Try it:
Below are the records; tally the lines that include "роботи" and report only the total.

Given records:
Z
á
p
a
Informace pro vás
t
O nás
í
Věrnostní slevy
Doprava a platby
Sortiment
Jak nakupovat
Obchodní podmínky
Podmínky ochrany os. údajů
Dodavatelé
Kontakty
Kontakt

==

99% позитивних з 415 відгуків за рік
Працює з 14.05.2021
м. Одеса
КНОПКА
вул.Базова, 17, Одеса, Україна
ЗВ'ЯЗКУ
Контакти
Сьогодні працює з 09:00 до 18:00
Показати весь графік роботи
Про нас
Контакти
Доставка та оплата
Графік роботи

Solution to the exercise:
2